• Prompt
Print out the data exactly, keeping every image out of it.

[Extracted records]
■ ■ ■ ■
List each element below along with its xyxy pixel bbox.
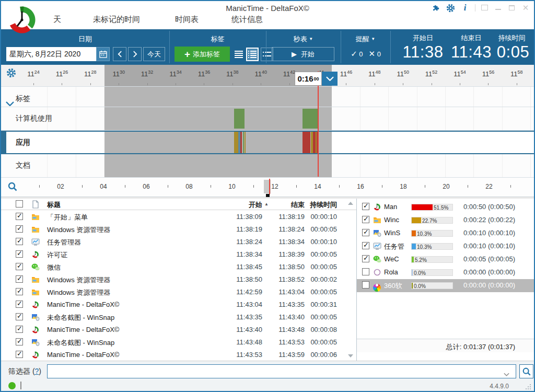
stopwatch-section-label[interactable]: 秒表 ▼: [266, 34, 341, 44]
day-overview-ruler[interactable]: 0204060810121416182022: [1, 178, 534, 197]
row-checkbox[interactable]: [16, 326, 23, 333]
timeline-settings-gear-icon[interactable]: [6, 68, 16, 78]
scroll-up-arrow[interactable]: [348, 202, 353, 205]
row-checkbox[interactable]: [16, 301, 23, 308]
app-usage-row[interactable]: 任务管 10.3% 0:00:10 (0:00:10): [357, 240, 534, 253]
timeline-row-tags[interactable]: 标签: [1, 87, 534, 107]
scroll-down-arrow[interactable]: [348, 354, 353, 358]
usage-bar-track: 0.0%: [411, 282, 453, 289]
maximize-button[interactable]: [508, 4, 516, 11]
row-checkbox[interactable]: [16, 275, 23, 283]
app-usage-row[interactable]: WinS 10.3% 0:00:10 (0:00:10): [357, 227, 534, 240]
row-checkbox[interactable]: [16, 338, 23, 345]
activity-bar[interactable]: [313, 132, 316, 153]
calendar-icon[interactable]: [96, 47, 110, 61]
row-checkbox[interactable]: [362, 203, 369, 210]
activity-bar[interactable]: [240, 132, 242, 153]
row-checkbox[interactable]: [362, 255, 369, 262]
timeline-row-documents[interactable]: 文档: [1, 154, 534, 178]
prev-day-button[interactable]: [113, 47, 126, 61]
chevron-down-icon[interactable]: [6, 99, 14, 108]
view-detail-button[interactable]: [246, 48, 259, 61]
row-checkbox[interactable]: [16, 225, 23, 233]
add-tag-button[interactable]: + 添加标签: [175, 47, 230, 62]
timeline-row-applications[interactable]: 应用: [1, 131, 534, 154]
reminder-section-label[interactable]: 提醒 ▼: [341, 34, 390, 44]
resize-grip[interactable]: [526, 384, 531, 389]
row-checkbox[interactable]: [362, 281, 369, 289]
plugins-icon[interactable]: [431, 3, 440, 13]
activity-bar[interactable]: [303, 132, 310, 153]
activity-bar[interactable]: [245, 132, 246, 153]
activity-start: 11:38:24: [215, 238, 262, 246]
tab-untagged-time[interactable]: 未标记的时间: [93, 15, 140, 29]
row-checkbox[interactable]: [362, 242, 369, 249]
chevron-down-icon[interactable]: [322, 72, 338, 86]
row-checkbox[interactable]: [16, 351, 23, 358]
table-row[interactable]: 未命名截图 - WinSnap 11:43:35 11:43:40 00:00:…: [1, 311, 356, 324]
tab-statistics[interactable]: 统计信息: [231, 15, 263, 29]
wechat-icon: [31, 263, 40, 271]
selection-region[interactable]: [104, 107, 332, 130]
date-input[interactable]: [6, 47, 96, 61]
row-checkbox[interactable]: [16, 313, 23, 320]
column-title[interactable]: 标题: [47, 200, 226, 210]
row-checkbox[interactable]: [16, 263, 23, 270]
row-checkbox[interactable]: [362, 268, 369, 275]
settings-gear-icon[interactable]: [446, 3, 455, 13]
selection-region[interactable]: [104, 154, 332, 177]
view-list-button[interactable]: [232, 48, 245, 61]
table-row[interactable]: Windows 资源管理器 11:42:59 11:43:04 00:00:05: [1, 286, 356, 298]
app-usage-row[interactable]: Winc 22.7% 0:00:22 (0:00:22): [357, 214, 534, 227]
selection-duration-box[interactable]: 0:1600: [295, 72, 338, 86]
activity-bar[interactable]: [234, 109, 245, 129]
table-row[interactable]: 任务管理器 11:38:24 11:38:34 00:00:10: [1, 236, 356, 248]
row-checkbox[interactable]: [16, 288, 23, 295]
table-row[interactable]: ManicTime - DeltaFoX© 11:43:40 11:43:48 …: [1, 324, 356, 336]
timeline-ruler[interactable]: 1124112611281130113211341136113811401142…: [1, 65, 534, 87]
timeline-row-computer-usage[interactable]: 计算机使用: [1, 107, 534, 131]
info-icon[interactable]: i: [460, 3, 470, 13]
activity-bar[interactable]: [234, 132, 238, 153]
app-usage-row[interactable]: WeC 5.2% 0:00:05 (0:00:05): [357, 253, 534, 266]
chevron-down-icon[interactable]: [504, 369, 509, 378]
search-icon[interactable]: [519, 364, 533, 378]
app-usage-row[interactable]: Man 51.5% 0:00:50 (0:00:50): [357, 201, 534, 214]
select-all-checkbox[interactable]: [16, 200, 23, 207]
ruler-time-label: 1154: [453, 70, 466, 78]
always-on-top-icon[interactable]: [481, 4, 489, 11]
close-button[interactable]: ✕: [521, 4, 530, 11]
table-header[interactable]: 标题 开始 ▲ 结束 持续时间: [1, 199, 356, 210]
table-row[interactable]: 「开始」菜单 11:38:09 11:38:19 00:00:10: [1, 211, 356, 223]
filter-input[interactable]: [47, 364, 516, 378]
table-row[interactable]: ManicTime - DeltaFoX© 11:43:04 11:43:35 …: [1, 298, 356, 311]
minimize-button[interactable]: [494, 4, 503, 11]
table-row[interactable]: 未命名截图 - WinSnap 11:43:48 11:43:53 00:00:…: [1, 336, 356, 349]
row-checkbox[interactable]: [16, 250, 23, 258]
table-row[interactable]: ManicTime - DeltaFoX© 11:43:53 11:43:59 …: [1, 349, 356, 361]
column-duration[interactable]: 持续时间: [300, 200, 337, 210]
table-row[interactable]: Windows 资源管理器 11:38:50 11:38:52 00:00:02: [1, 273, 356, 286]
column-start[interactable]: 开始: [215, 200, 262, 210]
selection-region[interactable]: [104, 132, 332, 153]
next-day-button[interactable]: [128, 47, 142, 61]
today-button[interactable]: 今天: [143, 47, 165, 61]
row-checkbox[interactable]: [16, 213, 23, 220]
zoom-magnifier-icon[interactable]: [7, 181, 18, 192]
splitter-handle[interactable]: [20, 382, 21, 389]
activity-end: 11:43:04: [263, 288, 305, 296]
row-checkbox[interactable]: [362, 229, 369, 236]
selection-region[interactable]: [104, 87, 332, 107]
app-usage-row[interactable]: 360软 0.0% 0:00:00 (0:00:00): [357, 279, 534, 292]
table-row[interactable]: 许可证 11:38:34 11:38:39 00:00:05: [1, 248, 356, 261]
tab-day[interactable]: 天: [53, 15, 61, 29]
tab-timesheet[interactable]: 时间表: [175, 15, 199, 29]
table-row[interactable]: Windows 资源管理器 11:38:19 11:38:24 00:00:05: [1, 223, 356, 236]
stopwatch-start-button[interactable]: ▶ 开始: [272, 47, 334, 61]
column-end[interactable]: 结束: [263, 200, 305, 210]
app-usage-row[interactable]: Rola 0.0% 0:00:00 (0:00:00): [357, 266, 534, 279]
activity-bar[interactable]: [303, 109, 318, 129]
table-row[interactable]: 微信 11:38:45 11:38:50 00:00:05: [1, 261, 356, 273]
row-checkbox[interactable]: [362, 216, 369, 223]
row-checkbox[interactable]: [16, 238, 23, 245]
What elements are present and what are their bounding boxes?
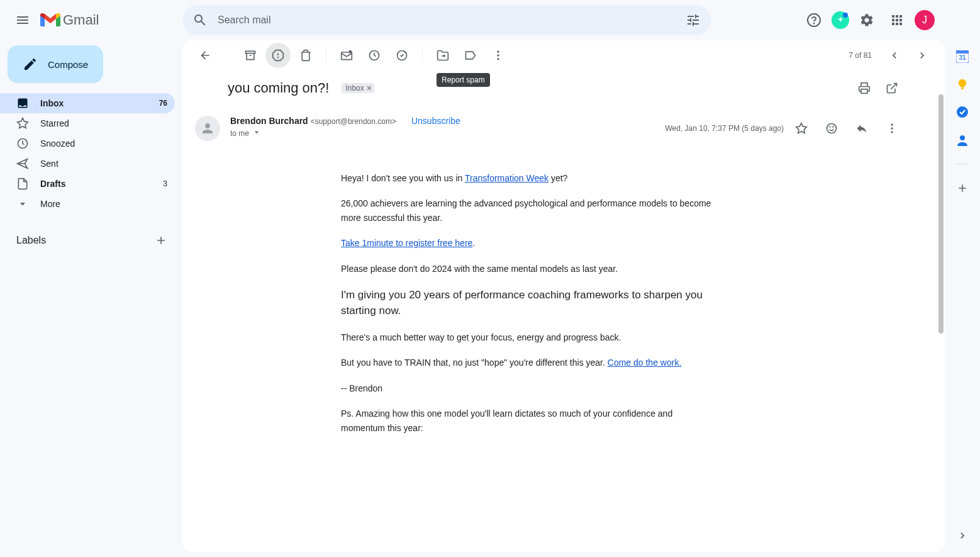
■ ■ ■ ■
• Response
List each element below along with its xyxy pixel bbox.
stopwatch-section-label[interactable]: 秒表 ▼: [266, 34, 341, 44]
day-overview-ruler[interactable]: 0204060810121416182022: [1, 178, 534, 197]
row-checkbox[interactable]: [16, 326, 23, 333]
timeline-settings-gear-icon[interactable]: [6, 68, 16, 78]
scroll-up-arrow[interactable]: [348, 202, 353, 205]
row-checkbox[interactable]: [16, 301, 23, 308]
app-usage-row[interactable]: 任务管 10.3% 0:00:10 (0:00:10): [357, 240, 534, 253]
timeline-row-tags[interactable]: 标签: [1, 87, 534, 107]
scroll-down-arrow[interactable]: [348, 354, 353, 358]
usage-bar-track: 0.0%: [411, 282, 453, 289]
maximize-button[interactable]: [508, 4, 516, 11]
row-checkbox[interactable]: [16, 275, 23, 283]
app-usage-row[interactable]: WinS 10.3% 0:00:10 (0:00:10): [357, 227, 534, 240]
row-checkbox[interactable]: [16, 338, 23, 345]
activity-bar[interactable]: [313, 132, 316, 153]
calendar-icon[interactable]: [96, 47, 110, 61]
row-checkbox[interactable]: [362, 203, 369, 210]
activity-bar[interactable]: [240, 132, 242, 153]
row-checkbox[interactable]: [362, 255, 369, 262]
timeline-row-documents[interactable]: 文档: [1, 154, 534, 178]
prev-day-button[interactable]: [113, 47, 126, 61]
chevron-down-icon[interactable]: [6, 99, 14, 108]
view-detail-button[interactable]: [246, 48, 259, 61]
row-checkbox[interactable]: [16, 225, 23, 233]
add-tag-button[interactable]: + 添加标签: [175, 47, 230, 62]
timeline-row-applications[interactable]: 应用: [1, 131, 534, 154]
reminder-section-label[interactable]: 提醒 ▼: [341, 34, 390, 44]
resize-grip[interactable]: [526, 384, 531, 389]
row-checkbox[interactable]: [362, 281, 369, 289]
plugins-icon[interactable]: [431, 3, 440, 13]
activity-bar[interactable]: [303, 132, 310, 153]
activity-bar[interactable]: [245, 132, 246, 153]
activity-start: 11:38:24: [215, 238, 262, 246]
tab-untagged-time[interactable]: 未标记的时间: [93, 15, 140, 29]
row-checkbox[interactable]: [362, 242, 369, 249]
chevron-down-icon[interactable]: [322, 72, 338, 86]
row-checkbox[interactable]: [16, 351, 23, 358]
table-row[interactable]: 未命名截图 - WinSnap 11:43:35 11:43:40 00:00:…: [1, 311, 356, 324]
tab-statistics[interactable]: 统计信息: [231, 15, 263, 29]
wechat-icon: [31, 263, 40, 271]
selection-region[interactable]: [104, 107, 332, 130]
date-input[interactable]: [6, 47, 96, 61]
row-checkbox[interactable]: [16, 313, 23, 320]
column-title[interactable]: 标题: [47, 200, 226, 210]
row-checkbox[interactable]: [16, 263, 23, 270]
row-checkbox[interactable]: [362, 268, 369, 275]
settings-gear-icon[interactable]: [446, 3, 455, 13]
selection-region[interactable]: [104, 154, 332, 177]
view-list-button[interactable]: [232, 48, 245, 61]
table-row[interactable]: Windows 资源管理器 11:42:59 11:43:04 00:00:05: [1, 286, 356, 298]
app-usage-row[interactable]: Winc 22.7% 0:00:22 (0:00:22): [357, 214, 534, 227]
selection-duration-box[interactable]: 0:1600: [295, 72, 338, 86]
activity-bar[interactable]: [234, 109, 245, 129]
table-row[interactable]: 任务管理器 11:38:24 11:38:34 00:00:10: [1, 236, 356, 248]
row-checkbox[interactable]: [16, 288, 23, 295]
table-row[interactable]: ManicTime - DeltaFoX© 11:43:40 11:43:48 …: [1, 324, 356, 336]
timeline-ruler[interactable]: 1124112611281130113211341136113811401142…: [1, 65, 534, 87]
timeline-row-computer-usage[interactable]: 计算机使用: [1, 107, 534, 131]
info-icon[interactable]: i: [460, 3, 470, 13]
activity-bar[interactable]: [234, 132, 238, 153]
app-usage-row[interactable]: WeC 5.2% 0:00:05 (0:00:05): [357, 253, 534, 266]
chevron-down-icon[interactable]: [504, 369, 509, 378]
search-icon[interactable]: [519, 364, 533, 378]
app-usage-row[interactable]: Man 51.5% 0:00:50 (0:00:50): [357, 201, 534, 214]
select-all-checkbox[interactable]: [16, 200, 23, 207]
ruler-time-label: 1154: [453, 70, 466, 78]
always-on-top-icon[interactable]: [481, 4, 489, 11]
close-button[interactable]: ✕: [521, 4, 530, 11]
table-header[interactable]: 标题 开始 ▲ 结束 持续时间: [1, 199, 356, 210]
table-row[interactable]: 「开始」菜单 11:38:09 11:38:19 00:00:10: [1, 211, 356, 223]
filter-input[interactable]: [47, 364, 516, 378]
table-row[interactable]: ManicTime - DeltaFoX© 11:43:04 11:43:35 …: [1, 298, 356, 311]
minimize-button[interactable]: [494, 4, 503, 11]
table-row[interactable]: 未命名截图 - WinSnap 11:43:48 11:43:53 00:00:…: [1, 336, 356, 349]
row-checkbox[interactable]: [16, 250, 23, 258]
table-row[interactable]: ManicTime - DeltaFoX© 11:43:53 11:43:59 …: [1, 349, 356, 361]
column-duration[interactable]: 持续时间: [300, 200, 337, 210]
table-row[interactable]: Windows 资源管理器 11:38:50 11:38:52 00:00:02: [1, 273, 356, 286]
column-start[interactable]: 开始: [215, 200, 262, 210]
selection-region[interactable]: [104, 132, 332, 153]
next-day-button[interactable]: [128, 47, 142, 61]
today-button[interactable]: 今天: [143, 47, 165, 61]
row-checkbox[interactable]: [16, 213, 23, 220]
zoom-magnifier-icon[interactable]: [7, 181, 18, 192]
splitter-handle[interactable]: [20, 382, 21, 389]
activity-end: 11:43:04: [263, 288, 305, 296]
row-checkbox[interactable]: [362, 229, 369, 236]
selection-region[interactable]: [104, 87, 332, 107]
app-usage-row[interactable]: 360软 0.0% 0:00:00 (0:00:00): [357, 279, 534, 292]
table-row[interactable]: 许可证 11:38:34 11:38:39 00:00:05: [1, 248, 356, 261]
tab-day[interactable]: 天: [53, 15, 61, 29]
tab-timesheet[interactable]: 时间表: [175, 15, 199, 29]
table-row[interactable]: Windows 资源管理器 11:38:19 11:38:24 00:00:05: [1, 223, 356, 236]
stopwatch-start-button[interactable]: ▶ 开始: [272, 47, 334, 61]
column-end[interactable]: 结束: [263, 200, 305, 210]
app-usage-row[interactable]: Rola 0.0% 0:00:00 (0:00:00): [357, 266, 534, 279]
activity-bar[interactable]: [303, 109, 318, 129]
table-row[interactable]: 微信 11:38:45 11:38:50 00:00:05: [1, 261, 356, 273]
row-checkbox[interactable]: [362, 216, 369, 223]
row-checkbox[interactable]: [16, 238, 23, 245]
What elements are present and what are their bounding boxes?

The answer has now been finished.